Running Experiments¶
Experiment Setup¶
1. Create an Experiment¶
Go to Experiments → New Experiment.
2. Configure Parameters¶
| Parameter | Default | Description |
|---|---|---|
| Name | — | Descriptive name for the experiment |
| Rounds | 100 | Number of rounds per game |
| Horizon | Fixed | Fixed (known end) or Geometric (unknown end) |
| Stop probability | 0.02 | For geometric horizon: probability game ends each round |
| Replicates | 10 | Games per condition (for statistical power) |
3. Set the Payoff Matrix¶
Default (standard PD):
| Opponent: C | Opponent: D | |
|---|---|---|
| You: C | 3, 3 | 0, 5 |
| You: D | 5, 0 | 1, 1 |
You can adjust all four values from the setup page.
4. Add Conditions (Drag & Drop)¶
The setup page has three panels:
- Left: Agent roster (LLM agents + Policy agents)
- Center: Condition builder with drop zones
- Right: Parameters (configured above)
To add a condition:
- Drag an agent from the left panel into the "Agent A" drop zone
- Drag another agent into the "Agent B" drop zone
- The condition name auto-generates (e.g., "Cooperative vs ALLD")
- Click + Add Condition for more matchups
5. Save or Run¶
- Save as Draft — saves the experiment without running
- Run Experiment — saves and immediately executes all games
What Happens During a Run¶
- Experiment status → "Running"
- For each condition:
- For each replicate:
- A
Gameobject is created with a random seed - The game loop runs all rounds
- Agent decisions are collected (mock or LLM)
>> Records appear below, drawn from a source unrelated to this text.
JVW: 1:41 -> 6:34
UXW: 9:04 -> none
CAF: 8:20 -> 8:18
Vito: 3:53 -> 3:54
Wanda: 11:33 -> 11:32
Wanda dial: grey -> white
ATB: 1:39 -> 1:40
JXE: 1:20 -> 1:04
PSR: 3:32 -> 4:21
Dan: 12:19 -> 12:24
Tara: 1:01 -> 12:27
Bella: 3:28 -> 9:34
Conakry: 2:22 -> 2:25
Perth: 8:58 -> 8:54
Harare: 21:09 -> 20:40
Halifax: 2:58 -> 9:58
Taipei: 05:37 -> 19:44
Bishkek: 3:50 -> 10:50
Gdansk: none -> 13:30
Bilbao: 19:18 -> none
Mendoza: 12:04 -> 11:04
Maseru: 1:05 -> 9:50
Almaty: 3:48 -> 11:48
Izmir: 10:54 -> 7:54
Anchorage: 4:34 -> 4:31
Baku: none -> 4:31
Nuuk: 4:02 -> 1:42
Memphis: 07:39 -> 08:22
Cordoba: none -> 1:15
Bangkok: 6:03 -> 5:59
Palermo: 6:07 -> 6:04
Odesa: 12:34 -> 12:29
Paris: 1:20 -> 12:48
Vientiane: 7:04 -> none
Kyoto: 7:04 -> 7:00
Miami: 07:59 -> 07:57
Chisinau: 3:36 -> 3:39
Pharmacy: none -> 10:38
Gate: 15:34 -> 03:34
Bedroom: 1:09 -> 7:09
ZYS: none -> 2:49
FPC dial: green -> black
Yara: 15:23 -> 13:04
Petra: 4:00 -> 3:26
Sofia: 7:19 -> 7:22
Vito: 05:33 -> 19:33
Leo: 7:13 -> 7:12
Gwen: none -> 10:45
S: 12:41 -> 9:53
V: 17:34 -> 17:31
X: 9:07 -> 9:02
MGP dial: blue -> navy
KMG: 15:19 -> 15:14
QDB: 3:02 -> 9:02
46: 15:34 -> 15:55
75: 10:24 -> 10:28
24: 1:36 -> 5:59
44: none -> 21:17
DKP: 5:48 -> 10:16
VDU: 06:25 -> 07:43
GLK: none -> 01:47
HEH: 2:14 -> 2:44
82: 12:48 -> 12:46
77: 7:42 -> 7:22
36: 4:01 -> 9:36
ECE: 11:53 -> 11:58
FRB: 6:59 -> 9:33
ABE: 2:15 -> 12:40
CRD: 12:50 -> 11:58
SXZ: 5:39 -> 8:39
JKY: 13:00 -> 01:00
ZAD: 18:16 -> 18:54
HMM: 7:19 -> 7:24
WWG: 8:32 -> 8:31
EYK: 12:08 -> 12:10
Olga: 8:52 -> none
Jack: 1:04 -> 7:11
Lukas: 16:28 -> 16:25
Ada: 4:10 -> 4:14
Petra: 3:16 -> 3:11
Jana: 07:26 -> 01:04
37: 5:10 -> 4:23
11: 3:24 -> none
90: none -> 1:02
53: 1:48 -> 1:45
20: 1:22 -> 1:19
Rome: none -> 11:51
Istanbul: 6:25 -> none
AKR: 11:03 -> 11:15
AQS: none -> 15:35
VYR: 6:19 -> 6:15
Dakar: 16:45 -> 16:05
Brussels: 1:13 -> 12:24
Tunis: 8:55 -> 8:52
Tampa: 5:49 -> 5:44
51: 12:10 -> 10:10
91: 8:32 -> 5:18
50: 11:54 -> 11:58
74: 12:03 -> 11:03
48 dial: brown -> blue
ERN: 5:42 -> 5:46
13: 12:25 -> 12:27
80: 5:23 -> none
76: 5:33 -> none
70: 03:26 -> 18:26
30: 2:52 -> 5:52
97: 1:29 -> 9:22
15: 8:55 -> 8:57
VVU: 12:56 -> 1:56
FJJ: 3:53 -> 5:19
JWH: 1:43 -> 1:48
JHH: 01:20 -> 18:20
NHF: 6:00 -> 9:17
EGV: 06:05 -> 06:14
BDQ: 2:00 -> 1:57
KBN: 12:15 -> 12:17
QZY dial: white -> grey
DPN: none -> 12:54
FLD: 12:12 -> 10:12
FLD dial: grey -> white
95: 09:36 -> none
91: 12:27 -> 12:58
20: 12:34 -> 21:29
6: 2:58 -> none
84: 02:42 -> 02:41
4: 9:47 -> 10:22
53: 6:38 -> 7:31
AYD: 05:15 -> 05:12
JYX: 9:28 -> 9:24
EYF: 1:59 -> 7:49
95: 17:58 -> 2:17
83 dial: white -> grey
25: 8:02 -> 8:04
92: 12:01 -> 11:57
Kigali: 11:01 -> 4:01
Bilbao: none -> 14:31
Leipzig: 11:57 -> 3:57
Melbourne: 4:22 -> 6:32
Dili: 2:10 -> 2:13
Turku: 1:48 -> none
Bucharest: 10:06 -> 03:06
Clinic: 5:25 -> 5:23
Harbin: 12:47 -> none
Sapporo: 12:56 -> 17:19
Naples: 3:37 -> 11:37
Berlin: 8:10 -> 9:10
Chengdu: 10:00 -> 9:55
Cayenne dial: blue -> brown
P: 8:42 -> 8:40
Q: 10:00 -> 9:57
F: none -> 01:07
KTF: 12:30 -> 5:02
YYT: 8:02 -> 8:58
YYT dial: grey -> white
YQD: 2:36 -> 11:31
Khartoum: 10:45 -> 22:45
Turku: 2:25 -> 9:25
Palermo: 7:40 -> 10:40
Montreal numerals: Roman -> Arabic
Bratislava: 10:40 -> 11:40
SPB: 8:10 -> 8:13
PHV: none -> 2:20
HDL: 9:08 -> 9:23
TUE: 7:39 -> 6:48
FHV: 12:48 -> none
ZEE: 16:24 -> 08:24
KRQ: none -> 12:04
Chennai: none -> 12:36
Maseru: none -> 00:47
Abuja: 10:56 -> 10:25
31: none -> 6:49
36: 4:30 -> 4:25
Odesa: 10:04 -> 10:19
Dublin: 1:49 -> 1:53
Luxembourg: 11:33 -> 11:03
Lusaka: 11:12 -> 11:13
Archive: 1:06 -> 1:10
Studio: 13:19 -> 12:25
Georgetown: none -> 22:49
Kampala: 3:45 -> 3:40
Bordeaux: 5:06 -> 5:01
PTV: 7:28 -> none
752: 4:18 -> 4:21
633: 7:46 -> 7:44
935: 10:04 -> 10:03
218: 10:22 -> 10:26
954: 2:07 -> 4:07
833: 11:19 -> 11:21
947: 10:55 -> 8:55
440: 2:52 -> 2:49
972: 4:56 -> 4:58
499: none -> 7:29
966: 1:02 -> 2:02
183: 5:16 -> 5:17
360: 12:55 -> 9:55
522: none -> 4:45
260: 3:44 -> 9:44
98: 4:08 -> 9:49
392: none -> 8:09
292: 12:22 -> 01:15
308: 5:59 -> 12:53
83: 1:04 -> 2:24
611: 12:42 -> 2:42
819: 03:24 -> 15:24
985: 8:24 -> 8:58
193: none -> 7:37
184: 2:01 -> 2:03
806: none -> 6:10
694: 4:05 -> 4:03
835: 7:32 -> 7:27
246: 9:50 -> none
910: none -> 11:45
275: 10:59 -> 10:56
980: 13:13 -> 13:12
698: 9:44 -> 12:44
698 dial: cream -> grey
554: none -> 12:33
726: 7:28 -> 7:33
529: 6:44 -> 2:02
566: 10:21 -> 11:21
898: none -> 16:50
- Round results are bulk-saved to the database
- Metrics are computed and stored on the Game
- A
- For each replicate:
- Experiment status → "Completed"
Note
Currently runs synchronously — the page waits until all games finish. For large experiments (100+ games), this can take a while with mock agents (~seconds) but will take minutes-hours with real LLMs.
Experiment Design Tips¶
Fontana Replication¶
To replicate the baseline finding ("LLMs cooperate more than humans"):
- Create 5 LLM persona agents (already seeded)
- Set 100 rounds, fixed horizon, 10 replicates
- Add conditions: each LLM persona vs. Random(0.0), Random(0.25), Random(0.5), Random(0.75), Random(1.0)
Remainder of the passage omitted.